Pero no pudo sacarle nada más. Todo se reducía a ese «por lo visto». Sviazhski no le explicó, entre otras cosas porque no lo juzgó necesario, qué era lo que encontraba tan interesante en ese artículo.

–Pues yo he disfrutado mucho escuchando a ese propietario tan enfadado —dijo Levin, con un suspiro—. Es inteligente y ha dicho muchas cosas que son ciertas.

–¡Ah, por favor! Aunque no lo diga, es un partidario acérrimo del régimen de servidumbre, como todos los demás —exclamó Sviazhski.

–De quienes es usted mariscal...

–Sí, pero trato de llevarlos en sentido contrario —replicó Sviazhski, sonriendo.

–La cuestión que más me preocupa es la siguiente —dijo Levin—. Ese hombre tiene razón cuando afirma que nuestros métodos racionales no funcionan, que sólo prosperan las explotaciones de los usureros, como la de ese tipo tan callado, o las que emplean métodos primitivos. ¿Quién tiene la culpa de eso?

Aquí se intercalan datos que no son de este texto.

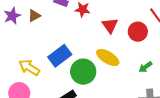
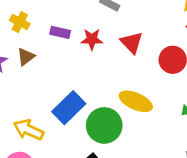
red triangle: (110, 26) -> (132, 43), moved

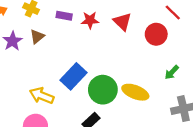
yellow ellipse: (136, 101) -> (135, 92), moved

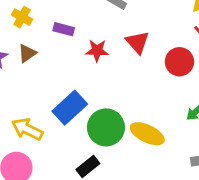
red star: (90, 20) -> (97, 51), moved

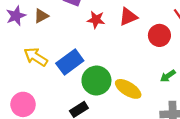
red triangle: (137, 42) -> (128, 17), turned 42
yellow arrow: (27, 129) -> (36, 57), moved

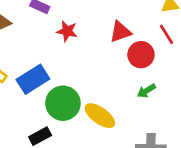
red triangle: (128, 17) -> (120, 32), moved
green arrow: (168, 76) -> (146, 91), moved

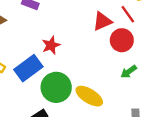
red star: (67, 31) -> (51, 45), moved, turned -30
red line: (167, 34) -> (128, 14), moved

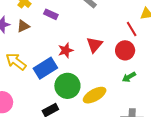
red triangle: (102, 21) -> (95, 45), moved, turned -30
yellow ellipse: (89, 96) -> (95, 95), turned -65

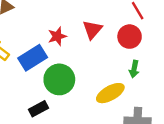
green arrow: (129, 77) -> (134, 69), turned -48
yellow ellipse: (95, 95) -> (110, 93), moved

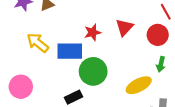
blue rectangle: (33, 58) -> (70, 51), turned 30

–Nosotros mismos, desde luego. Además, no es cierto que nuestros métodos no funcionen. La finca de Vasílchikov prospera.

–Sí, pero él tiene una fábrica...

–En cualquier caso, no entiendo qué es lo que le sorprende. Dado el grado de desarrollo tan bajo en que se encuentra el pueblo, tanto desde el punto de vista moral como material, es normal que se oponga a cualquier medida nueva. En Europa los métodos racionales funcionan porque el pueblo está educado. Eso es lo que tenemos que hacer nosotros: educar al pueblo.

–¿Y cómo hacerlo?

–Se necesitan tres cosas: escuelas, escuelas y escuelas.

–Pero usted mismo acaba de referirse a las precarias condiciones materiales del pueblo. ¿Es que las escuelas contribuirían a mejorarlas?

–Sus palabras me recuerdan esa anécdota de un hombre que da consejos a un enfermo: «Tendría usted que tomar un purgante». «Ya lo he probado, y ha sido peor.» «Pruebe con una sanguijuela.» «Ya lo he probado, y ha sido peor.» «Pues no le queda otro remedio que rezar a Dios.» «Ya lo he probado, y ha sido peor.» Lo mismo pasa con nosotros. Yo le menciono la economía política, y usted dice que es peor. Si me refiero al socialismo, me contesta en los mismos términos. Y, si saco a colación la educación, recibo idéntica respuesta.

–¿Y en qué pueden ayudar las escuelas?

–Crearán nuevas necesidades.

–Eso es algo que jamás he podido comprender —objetó Levin, acalorándose—. ¿Cómo van a contribuir las escuelas a que mejoren las condiciones materiales del pueblo? Dice usted que las escuelas y la educación crearán nuevas necesidades. Pues tanto peor, porque los campesinos no encontrarán los medios de satisfacerlas. Aprenderán a sumar, a restar, a recitar el catecismo, pero ¿acaso va a hacer eso que mejore su situación material? La verdad es que no lo entiendo. Anteayer, a la caída de la tarde, me encontré con una mujer que llevaba un niño de pecho en brazos y le pregunté de dónde venía. «Llevé al niño a que lo viera la curandera, porque no paraba de gritar», me respondió. «¿Y qué ha hecho para curarlo?» «Lo ha puesto en la pértiga del gallinero y ha murmurado unas palabras.»